Supervised learning involves training a model on labeled data (input-output pairs), while unsupervised learning uses data without labels to find structure or patterns.
Define the bias-variance tradeoff in machine learning.
The bias-variance tradeoff is the balance between a model’s ability to generalize (low variance) and its accuracy on training data (low bias). High bias leads to underfitting, high variance to overfitting.
What is overfitting?
Overfitting happens when a model learns noise in the training data and performs poorly on unseen data.
What are decision trees?
Decision trees are predictive models that split data into branches to predict outcomes, using rules learned from features.
Define entropy in the context of decision trees.
Entropy measures the impurity or uncertainty in a dataset. In decision trees, it’s used to decide how to split the data.
What does a decision tree algorithm aim to do at each node?
It selects the attribute that provides the highest information gain to split the data.
What is the purpose of pruning in decision trees?
Pruning reduces the size of the decision tree by removing nodes that provide little predictive power, helping to prevent overfitting.
What are the two main types of pruning?
Pre-pruning (early stopping): Stop tree growth early based on criteria like max depth or minimum samples per node.

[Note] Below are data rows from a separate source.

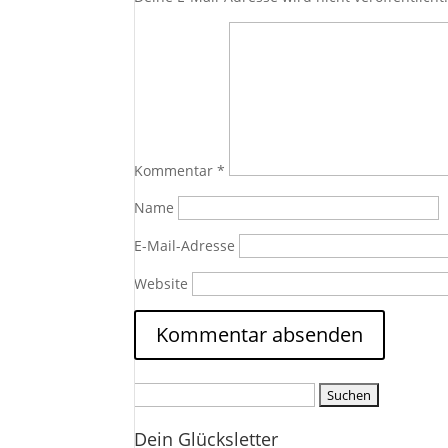
Kommentar
*
Name
E-Mail-Adresse
Website
Suchen
nach:
Dein Glücksletter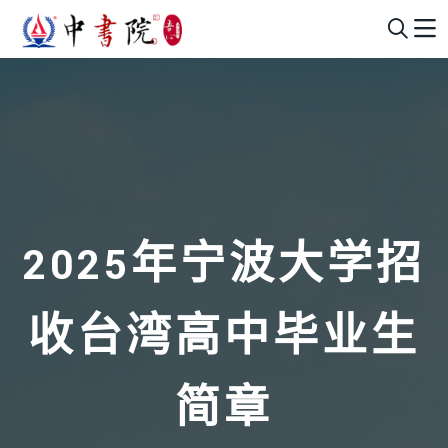
2025年宁波大学招
收台湾高中毕业生
简章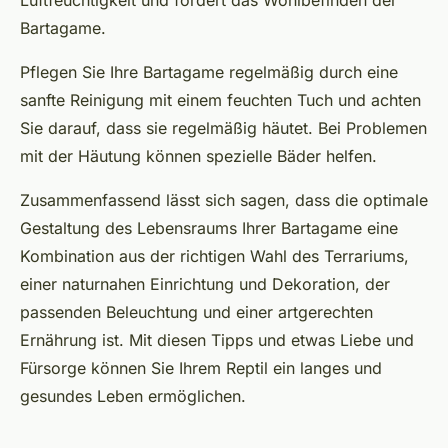
Luftfeuchtigkeit und fördert das Wohlbefinden der
Bartagame.
Pflegen Sie Ihre Bartagame regelmäßig durch eine
sanfte Reinigung mit einem feuchten Tuch und achten
Sie darauf, dass sie regelmäßig häutet. Bei Problemen
mit der Häutung können spezielle Bäder helfen.
Zusammenfassend lässt sich sagen, dass die optimale
Gestaltung des Lebensraums Ihrer Bartagame eine
Kombination aus der richtigen Wahl des Terrariums,
einer naturnahen Einrichtung und Dekoration, der
passenden Beleuchtung und einer artgerechten
Ernährung ist. Mit diesen Tipps und etwas Liebe und
Fürsorge können Sie Ihrem Reptil ein langes und
gesundes Leben ermöglichen.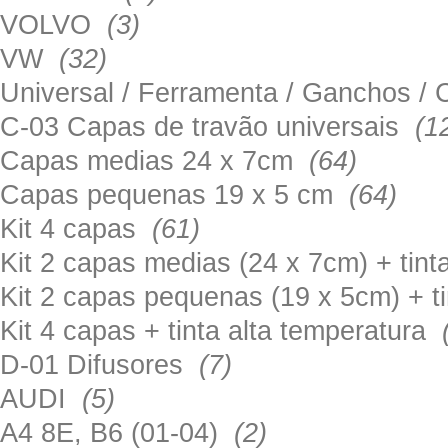
VOLVO
(3)
VW
(32)
Universal / Ferramenta / Ganchos 
C-03 Capas de travão universais
(1
Capas medias 24 x 7cm
(64)
Capas pequenas 19 x 5 cm
(64)
Kit 4 capas
(61)
Kit 2 capas medias (24 x 7cm) + tin
Kit 2 capas pequenas (19 x 5cm) + t
Kit 4 capas + tinta alta temperatura
D-01 Difusores
(7)
AUDI
(5)
A4 8E, B6 (01-04)
(2)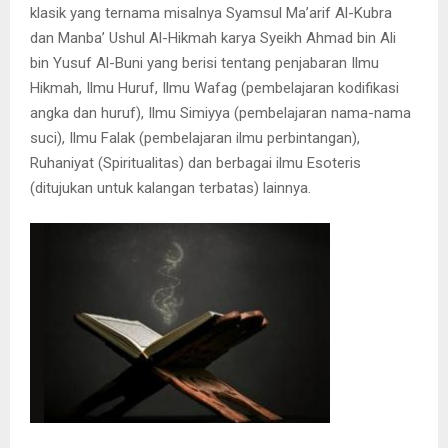
klasik yang ternama misalnya Syamsul Ma’arif Al-Kubra
dan Manba’ Ushul Al-Hikmah karya Syeikh Ahmad bin Ali
bin Yusuf Al-Buni yang berisi tentang penjabaran Ilmu
Hikmah, Ilmu Huruf, Ilmu Wafag (pembelajaran kodifikasi
angka dan huruf), Ilmu Simiyya (pembelajaran nama-nama
suci), Ilmu Falak (pembelajaran ilmu perbintangan),
Ruhaniyat (Spiritualitas) dan berbagai ilmu Esoteris
(ditujukan untuk kalangan terbatas) lainnya.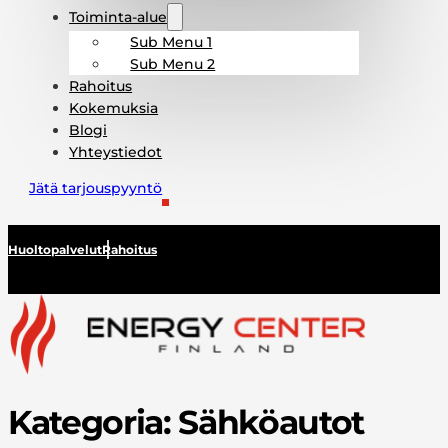
Toiminta-alue
Sub Menu 1
Sub Menu 2
Rahoitus
Kokemuksia
Blogi
Yhteystiedot
Jätä tarjouspyyntö
Huoltopalvelut
Rahoitus
Kategoria:
Sähköautot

Post-pruning (reduced error pruning): Grow the full tree first, then remove nodes that do not improve performance on validation data.
What is the ID3 algorithm?
ID3 (Iterative Dichotomiser 3) builds decision trees by selecting attributes that maximize information gain at each node.
How does ID3 handle numeric attributes?
ID3 requires discretization of numeric attributes — converting them into categorical bins or thresholds.
What’s a major limitation of ID3?
It can be overfit on noisy data and does not handle continuous attributes or pruning natively.